> **Exercise**
In the records below, find the line holding "Return results in" and the line holding "Given the image: Mark liver. (SVG masks)". Set down both, with every line between them, exactly.

> **Data listing**
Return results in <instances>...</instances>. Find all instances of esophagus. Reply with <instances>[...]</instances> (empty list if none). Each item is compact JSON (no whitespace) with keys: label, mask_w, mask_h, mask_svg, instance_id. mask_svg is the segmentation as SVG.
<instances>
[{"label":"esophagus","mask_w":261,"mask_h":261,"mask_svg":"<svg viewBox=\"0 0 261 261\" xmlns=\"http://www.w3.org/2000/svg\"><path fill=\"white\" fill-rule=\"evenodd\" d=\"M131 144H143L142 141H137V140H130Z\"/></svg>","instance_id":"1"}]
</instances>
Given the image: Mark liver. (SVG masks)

...

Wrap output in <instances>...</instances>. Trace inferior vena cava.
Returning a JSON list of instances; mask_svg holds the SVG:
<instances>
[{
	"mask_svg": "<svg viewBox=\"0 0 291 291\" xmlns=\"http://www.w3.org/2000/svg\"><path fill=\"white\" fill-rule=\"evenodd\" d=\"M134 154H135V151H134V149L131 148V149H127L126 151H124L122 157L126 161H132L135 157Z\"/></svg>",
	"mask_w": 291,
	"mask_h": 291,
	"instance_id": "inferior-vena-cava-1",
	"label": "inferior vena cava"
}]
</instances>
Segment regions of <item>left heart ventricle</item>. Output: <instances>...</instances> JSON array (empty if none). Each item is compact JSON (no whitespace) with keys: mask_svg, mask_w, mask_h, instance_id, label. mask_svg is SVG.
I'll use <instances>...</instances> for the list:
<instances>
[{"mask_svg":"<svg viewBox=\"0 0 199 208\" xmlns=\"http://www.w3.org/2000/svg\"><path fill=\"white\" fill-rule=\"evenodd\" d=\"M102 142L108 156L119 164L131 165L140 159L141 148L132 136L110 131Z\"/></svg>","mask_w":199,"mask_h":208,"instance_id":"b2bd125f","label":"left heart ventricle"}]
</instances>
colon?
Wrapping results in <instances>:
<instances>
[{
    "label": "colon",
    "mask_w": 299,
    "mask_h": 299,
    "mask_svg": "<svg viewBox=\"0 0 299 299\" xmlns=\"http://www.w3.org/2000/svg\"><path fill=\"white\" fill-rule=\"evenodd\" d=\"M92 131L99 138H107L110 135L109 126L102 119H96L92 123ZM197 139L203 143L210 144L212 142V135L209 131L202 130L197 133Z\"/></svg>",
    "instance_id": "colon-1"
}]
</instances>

> **Solution below**
Return results in <instances>...</instances>. Find all instances of esophagus. Reply with <instances>[...]</instances> (empty list if none). Each item is compact JSON (no whitespace) with keys: label, mask_w, mask_h, mask_svg, instance_id. mask_svg is the segmentation as SVG.
<instances>
[{"label":"esophagus","mask_w":261,"mask_h":261,"mask_svg":"<svg viewBox=\"0 0 261 261\" xmlns=\"http://www.w3.org/2000/svg\"><path fill=\"white\" fill-rule=\"evenodd\" d=\"M131 144H143L142 141H137V140H130Z\"/></svg>","instance_id":"1"}]
</instances>
Given the image: Mark liver. (SVG masks)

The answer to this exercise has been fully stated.